Bugzilla – Bug 3342
Reliable Job Create isn't entirely reliable
Last modified: 2005-08-03 17:11:24
You need to log in before you can comment on or make changes to this bug.
I committed a reliable create test to the CVS trunk which attempts to submit a job with the same Job Description and Job ID multiple times. The test fails with the GT4 ManagedJobFactoryService sometimes. It looks like the single-creation logic is not threadsafe. I'll attach a patch I have which seems to fix this problem. I'd appreciate feedback from Peter before committing this. joe
Created an attachment (id=607) [details] reliable-create.diff Patch to fix reliable creation based on JobID.

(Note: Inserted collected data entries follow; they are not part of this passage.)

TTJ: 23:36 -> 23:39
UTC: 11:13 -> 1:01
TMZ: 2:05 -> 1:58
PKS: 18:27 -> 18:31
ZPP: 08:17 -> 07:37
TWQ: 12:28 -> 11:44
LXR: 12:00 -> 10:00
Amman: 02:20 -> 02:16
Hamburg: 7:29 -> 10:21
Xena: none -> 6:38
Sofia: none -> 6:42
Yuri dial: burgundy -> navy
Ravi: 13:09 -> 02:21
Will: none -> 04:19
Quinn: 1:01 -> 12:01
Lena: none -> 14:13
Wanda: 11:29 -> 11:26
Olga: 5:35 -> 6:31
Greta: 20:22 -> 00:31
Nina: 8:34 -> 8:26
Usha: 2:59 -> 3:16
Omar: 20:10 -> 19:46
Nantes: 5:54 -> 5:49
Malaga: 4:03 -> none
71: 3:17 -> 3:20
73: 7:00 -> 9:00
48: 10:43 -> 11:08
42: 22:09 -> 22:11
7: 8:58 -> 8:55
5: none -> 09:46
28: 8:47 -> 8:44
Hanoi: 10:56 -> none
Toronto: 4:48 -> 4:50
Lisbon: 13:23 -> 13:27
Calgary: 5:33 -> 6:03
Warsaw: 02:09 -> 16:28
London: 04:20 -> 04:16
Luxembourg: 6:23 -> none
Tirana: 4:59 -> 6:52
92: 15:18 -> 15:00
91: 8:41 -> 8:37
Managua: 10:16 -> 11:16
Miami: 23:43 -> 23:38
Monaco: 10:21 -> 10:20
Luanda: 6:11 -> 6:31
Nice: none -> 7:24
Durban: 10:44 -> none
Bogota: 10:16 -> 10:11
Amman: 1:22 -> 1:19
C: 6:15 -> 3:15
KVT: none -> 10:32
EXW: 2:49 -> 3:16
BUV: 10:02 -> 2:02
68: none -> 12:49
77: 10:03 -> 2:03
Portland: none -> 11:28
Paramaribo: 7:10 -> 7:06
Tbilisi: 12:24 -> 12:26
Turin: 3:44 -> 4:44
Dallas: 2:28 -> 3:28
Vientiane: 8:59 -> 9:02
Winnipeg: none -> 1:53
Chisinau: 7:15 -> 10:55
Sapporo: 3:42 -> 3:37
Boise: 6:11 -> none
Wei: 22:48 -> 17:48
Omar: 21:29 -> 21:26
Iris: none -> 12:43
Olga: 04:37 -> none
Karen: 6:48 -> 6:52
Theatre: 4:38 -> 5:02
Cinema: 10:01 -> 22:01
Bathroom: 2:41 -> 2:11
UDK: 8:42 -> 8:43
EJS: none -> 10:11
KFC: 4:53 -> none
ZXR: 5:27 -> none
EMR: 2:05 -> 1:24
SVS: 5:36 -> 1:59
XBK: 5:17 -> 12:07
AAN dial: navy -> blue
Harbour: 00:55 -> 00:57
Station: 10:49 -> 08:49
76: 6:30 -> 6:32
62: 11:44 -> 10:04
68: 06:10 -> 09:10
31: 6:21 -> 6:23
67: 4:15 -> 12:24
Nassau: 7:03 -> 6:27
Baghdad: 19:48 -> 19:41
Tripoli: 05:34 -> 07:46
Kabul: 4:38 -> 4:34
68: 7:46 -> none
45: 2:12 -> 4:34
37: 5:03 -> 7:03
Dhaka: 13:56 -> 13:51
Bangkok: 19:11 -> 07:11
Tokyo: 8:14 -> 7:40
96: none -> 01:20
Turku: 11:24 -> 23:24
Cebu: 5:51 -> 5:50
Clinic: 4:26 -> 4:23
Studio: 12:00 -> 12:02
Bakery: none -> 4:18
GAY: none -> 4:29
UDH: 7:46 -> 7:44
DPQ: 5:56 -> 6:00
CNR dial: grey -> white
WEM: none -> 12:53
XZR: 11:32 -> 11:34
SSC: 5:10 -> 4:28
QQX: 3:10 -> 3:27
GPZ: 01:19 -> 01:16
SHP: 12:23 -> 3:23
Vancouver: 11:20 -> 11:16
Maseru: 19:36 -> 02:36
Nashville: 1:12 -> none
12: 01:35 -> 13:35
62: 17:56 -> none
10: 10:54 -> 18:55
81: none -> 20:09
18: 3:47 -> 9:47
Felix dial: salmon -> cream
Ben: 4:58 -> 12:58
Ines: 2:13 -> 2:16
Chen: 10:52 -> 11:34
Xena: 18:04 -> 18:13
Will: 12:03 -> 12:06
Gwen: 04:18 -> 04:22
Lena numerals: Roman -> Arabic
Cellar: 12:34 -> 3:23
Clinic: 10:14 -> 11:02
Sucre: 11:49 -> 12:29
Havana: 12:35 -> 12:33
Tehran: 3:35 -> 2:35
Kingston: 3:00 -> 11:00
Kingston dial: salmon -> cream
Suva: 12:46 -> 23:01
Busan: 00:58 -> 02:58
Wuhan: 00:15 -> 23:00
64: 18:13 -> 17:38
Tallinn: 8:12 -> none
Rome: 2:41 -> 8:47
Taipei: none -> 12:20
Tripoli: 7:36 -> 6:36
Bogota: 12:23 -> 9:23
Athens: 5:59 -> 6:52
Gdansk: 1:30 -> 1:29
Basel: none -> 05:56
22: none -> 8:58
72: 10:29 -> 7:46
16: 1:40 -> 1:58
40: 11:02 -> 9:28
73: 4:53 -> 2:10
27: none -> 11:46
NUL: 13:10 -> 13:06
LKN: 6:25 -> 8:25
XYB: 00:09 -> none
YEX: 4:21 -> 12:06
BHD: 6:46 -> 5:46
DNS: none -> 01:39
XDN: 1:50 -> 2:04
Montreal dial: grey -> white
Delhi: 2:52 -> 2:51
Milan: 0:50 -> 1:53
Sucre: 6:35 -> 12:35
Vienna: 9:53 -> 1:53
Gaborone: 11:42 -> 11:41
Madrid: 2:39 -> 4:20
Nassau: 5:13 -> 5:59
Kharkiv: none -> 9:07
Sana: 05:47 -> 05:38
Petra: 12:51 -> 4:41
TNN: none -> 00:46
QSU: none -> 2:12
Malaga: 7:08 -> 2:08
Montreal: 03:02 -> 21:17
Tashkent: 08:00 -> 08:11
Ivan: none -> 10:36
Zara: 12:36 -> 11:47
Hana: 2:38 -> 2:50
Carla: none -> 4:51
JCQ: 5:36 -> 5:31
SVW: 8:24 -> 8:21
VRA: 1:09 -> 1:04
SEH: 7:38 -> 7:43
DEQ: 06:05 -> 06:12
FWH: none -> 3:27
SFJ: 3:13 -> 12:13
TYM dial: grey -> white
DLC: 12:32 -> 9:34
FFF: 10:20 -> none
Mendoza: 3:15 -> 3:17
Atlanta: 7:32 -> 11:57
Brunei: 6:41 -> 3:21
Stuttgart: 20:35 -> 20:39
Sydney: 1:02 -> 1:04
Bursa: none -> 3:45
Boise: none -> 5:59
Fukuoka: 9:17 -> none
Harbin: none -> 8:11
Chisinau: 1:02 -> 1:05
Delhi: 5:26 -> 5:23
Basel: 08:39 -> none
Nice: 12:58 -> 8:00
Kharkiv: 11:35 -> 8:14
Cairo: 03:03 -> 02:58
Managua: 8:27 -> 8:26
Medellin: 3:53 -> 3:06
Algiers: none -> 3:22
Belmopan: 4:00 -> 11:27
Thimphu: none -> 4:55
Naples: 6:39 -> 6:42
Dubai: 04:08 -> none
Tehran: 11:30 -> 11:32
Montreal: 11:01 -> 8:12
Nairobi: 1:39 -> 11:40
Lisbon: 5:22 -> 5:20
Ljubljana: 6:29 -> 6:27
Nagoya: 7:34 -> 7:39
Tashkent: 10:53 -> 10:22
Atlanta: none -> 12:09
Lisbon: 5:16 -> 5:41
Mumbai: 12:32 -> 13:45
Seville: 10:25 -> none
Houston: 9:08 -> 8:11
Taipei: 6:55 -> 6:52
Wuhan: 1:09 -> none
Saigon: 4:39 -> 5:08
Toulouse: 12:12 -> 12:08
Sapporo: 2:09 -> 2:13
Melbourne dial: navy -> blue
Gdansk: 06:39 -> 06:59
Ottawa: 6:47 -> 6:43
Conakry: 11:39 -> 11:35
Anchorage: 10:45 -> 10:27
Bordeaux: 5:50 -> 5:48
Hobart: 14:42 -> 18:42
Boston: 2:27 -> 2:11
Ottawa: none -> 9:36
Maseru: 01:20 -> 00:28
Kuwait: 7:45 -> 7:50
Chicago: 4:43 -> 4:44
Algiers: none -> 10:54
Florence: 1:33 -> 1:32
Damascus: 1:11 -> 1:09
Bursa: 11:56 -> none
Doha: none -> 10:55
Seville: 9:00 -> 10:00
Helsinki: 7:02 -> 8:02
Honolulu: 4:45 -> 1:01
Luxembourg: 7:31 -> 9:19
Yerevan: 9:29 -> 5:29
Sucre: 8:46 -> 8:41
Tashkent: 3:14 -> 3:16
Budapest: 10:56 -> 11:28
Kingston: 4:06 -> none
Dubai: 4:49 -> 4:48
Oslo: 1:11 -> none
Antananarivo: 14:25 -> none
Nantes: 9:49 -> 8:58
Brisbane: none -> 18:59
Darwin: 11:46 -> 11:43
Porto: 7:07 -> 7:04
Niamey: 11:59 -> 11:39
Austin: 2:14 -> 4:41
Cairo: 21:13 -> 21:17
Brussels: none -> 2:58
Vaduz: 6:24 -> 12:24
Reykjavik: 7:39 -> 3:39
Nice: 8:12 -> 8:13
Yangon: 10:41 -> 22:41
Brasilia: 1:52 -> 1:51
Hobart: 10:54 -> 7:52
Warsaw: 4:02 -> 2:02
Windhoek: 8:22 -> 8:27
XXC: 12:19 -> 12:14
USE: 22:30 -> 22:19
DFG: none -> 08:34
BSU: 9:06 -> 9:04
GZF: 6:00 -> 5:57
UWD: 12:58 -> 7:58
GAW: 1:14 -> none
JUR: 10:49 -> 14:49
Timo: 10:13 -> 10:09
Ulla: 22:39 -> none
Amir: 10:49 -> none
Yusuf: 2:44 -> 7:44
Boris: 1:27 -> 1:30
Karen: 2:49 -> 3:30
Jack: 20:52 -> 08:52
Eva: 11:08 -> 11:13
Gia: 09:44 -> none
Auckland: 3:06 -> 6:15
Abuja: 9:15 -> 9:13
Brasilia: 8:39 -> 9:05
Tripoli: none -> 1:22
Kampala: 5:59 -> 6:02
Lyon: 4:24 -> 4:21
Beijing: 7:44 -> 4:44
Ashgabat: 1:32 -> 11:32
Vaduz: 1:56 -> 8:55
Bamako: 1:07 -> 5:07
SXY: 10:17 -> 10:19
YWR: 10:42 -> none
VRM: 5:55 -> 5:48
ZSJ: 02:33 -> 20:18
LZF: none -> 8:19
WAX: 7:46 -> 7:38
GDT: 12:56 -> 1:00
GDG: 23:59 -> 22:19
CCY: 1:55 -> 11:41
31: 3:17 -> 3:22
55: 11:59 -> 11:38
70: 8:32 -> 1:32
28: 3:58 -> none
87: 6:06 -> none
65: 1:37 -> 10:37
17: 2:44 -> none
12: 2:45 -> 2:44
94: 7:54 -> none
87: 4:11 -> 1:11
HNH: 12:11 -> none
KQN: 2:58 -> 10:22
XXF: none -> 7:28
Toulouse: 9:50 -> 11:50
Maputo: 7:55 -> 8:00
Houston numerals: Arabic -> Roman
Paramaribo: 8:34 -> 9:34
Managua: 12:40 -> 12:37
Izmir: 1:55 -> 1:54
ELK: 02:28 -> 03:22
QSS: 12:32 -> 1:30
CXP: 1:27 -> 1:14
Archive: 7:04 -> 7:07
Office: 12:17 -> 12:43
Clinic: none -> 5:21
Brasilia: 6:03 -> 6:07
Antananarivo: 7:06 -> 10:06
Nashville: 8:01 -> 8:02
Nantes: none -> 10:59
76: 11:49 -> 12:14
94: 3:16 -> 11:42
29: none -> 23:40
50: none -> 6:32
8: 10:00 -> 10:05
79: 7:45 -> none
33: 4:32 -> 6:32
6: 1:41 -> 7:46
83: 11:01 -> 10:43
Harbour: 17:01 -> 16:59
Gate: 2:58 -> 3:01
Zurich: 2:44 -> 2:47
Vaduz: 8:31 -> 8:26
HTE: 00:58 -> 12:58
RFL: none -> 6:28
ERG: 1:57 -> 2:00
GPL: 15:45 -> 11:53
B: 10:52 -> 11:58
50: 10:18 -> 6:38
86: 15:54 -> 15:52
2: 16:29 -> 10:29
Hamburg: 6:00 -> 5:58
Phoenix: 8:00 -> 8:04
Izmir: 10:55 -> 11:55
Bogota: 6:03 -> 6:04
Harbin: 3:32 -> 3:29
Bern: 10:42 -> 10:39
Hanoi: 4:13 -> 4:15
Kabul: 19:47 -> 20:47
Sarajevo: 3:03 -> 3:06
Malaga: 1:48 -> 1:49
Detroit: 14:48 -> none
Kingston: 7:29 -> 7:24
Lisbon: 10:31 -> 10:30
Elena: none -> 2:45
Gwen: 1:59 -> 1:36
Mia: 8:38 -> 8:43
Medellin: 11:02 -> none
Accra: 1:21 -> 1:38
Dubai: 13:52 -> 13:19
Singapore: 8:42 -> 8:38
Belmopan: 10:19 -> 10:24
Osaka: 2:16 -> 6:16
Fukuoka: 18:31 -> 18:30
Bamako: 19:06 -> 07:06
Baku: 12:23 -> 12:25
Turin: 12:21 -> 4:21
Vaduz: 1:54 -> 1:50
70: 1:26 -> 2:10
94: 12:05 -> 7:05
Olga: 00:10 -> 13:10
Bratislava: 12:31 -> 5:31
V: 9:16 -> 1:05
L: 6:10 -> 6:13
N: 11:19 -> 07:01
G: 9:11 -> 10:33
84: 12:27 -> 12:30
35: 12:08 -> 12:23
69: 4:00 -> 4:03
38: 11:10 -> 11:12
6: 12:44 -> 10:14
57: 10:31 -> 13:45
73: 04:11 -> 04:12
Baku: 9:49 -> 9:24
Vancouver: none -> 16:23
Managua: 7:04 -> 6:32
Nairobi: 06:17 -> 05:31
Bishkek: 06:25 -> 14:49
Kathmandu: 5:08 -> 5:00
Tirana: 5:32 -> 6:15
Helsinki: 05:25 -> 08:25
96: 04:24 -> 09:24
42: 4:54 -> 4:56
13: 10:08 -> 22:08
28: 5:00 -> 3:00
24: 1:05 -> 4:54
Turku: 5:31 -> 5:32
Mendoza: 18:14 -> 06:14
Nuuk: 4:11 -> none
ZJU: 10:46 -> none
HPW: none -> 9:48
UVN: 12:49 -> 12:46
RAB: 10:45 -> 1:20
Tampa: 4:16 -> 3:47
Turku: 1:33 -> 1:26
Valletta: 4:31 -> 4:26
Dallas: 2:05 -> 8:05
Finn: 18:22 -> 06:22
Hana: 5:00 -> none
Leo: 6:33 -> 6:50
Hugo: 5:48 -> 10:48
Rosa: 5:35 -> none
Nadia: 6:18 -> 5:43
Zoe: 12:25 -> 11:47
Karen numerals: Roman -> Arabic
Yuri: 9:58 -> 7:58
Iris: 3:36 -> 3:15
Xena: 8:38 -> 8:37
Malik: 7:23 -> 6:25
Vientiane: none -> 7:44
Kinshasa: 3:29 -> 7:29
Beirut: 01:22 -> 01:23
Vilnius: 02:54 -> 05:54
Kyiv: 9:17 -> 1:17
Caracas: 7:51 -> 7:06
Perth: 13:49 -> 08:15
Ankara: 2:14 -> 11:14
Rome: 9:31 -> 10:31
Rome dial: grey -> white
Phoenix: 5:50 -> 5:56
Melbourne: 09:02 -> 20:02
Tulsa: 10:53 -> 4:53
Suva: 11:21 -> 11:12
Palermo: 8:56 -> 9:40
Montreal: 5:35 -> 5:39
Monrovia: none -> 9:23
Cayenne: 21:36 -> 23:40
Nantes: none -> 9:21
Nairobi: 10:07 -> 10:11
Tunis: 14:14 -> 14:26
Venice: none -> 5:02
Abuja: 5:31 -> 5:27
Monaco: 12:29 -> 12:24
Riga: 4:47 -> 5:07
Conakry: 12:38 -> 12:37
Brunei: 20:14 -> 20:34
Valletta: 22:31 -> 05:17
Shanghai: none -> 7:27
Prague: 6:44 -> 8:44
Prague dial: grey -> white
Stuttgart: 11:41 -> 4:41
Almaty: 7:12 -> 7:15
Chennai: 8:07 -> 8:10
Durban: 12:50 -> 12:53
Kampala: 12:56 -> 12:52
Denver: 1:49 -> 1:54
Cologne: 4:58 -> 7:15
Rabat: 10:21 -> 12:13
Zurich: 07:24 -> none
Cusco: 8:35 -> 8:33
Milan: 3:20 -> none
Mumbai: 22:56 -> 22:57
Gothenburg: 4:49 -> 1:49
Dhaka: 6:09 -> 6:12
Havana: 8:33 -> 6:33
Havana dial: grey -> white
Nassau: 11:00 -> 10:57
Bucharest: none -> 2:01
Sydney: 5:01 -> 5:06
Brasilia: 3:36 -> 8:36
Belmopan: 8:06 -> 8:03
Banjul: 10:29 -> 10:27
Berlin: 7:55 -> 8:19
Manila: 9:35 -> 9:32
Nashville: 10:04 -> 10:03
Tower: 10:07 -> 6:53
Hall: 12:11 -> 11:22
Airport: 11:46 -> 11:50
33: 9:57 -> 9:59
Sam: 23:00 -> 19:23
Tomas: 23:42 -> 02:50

Hmm. This sucks because I think it's going to degrade throughput tremendously. I believe this is where I removed a synch block before to improve throughput because it didn't seem necessary. That's primarily how we met our performance goal for throughput. I guess we'll have to think of something else for 4.2.
Can you run the performance test with and without this patch for comparison?
Sure. I'll put up a set of web pages and paste the link here when I'm done.
An alternative would be to have the code stick the job id into the resource home before initializing the resource and then do resource intialization outside of the lock. I'm not sure if that would create other troubles.
There would need to be some way of mapping the job ID to the job description object to avoid the seriously bad race condition where I might get my resource assigned to someone else's job ID if a simple queue were used. So instead of a queue of new job IDs have a hashtable of JD->ID entries.
Here are the throughput stats for 4.0.0: http://www-unix.mcs.anl.gov/~lane/Test-reports/Throughput/4.0.0/ Here is a sampling of throughput stats after applying the patch: http://www-unix.mcs.anl.gov/~lane/Test-reports/Throughput/bug_3342/ Fortunately the patch didn't seem to affect throughput at all, so I'm fine with seeing it committed. Joe, I'll reassign this back to you for you to close when it's comitted.
Patch comitted to trunk and globus_4_0_branch.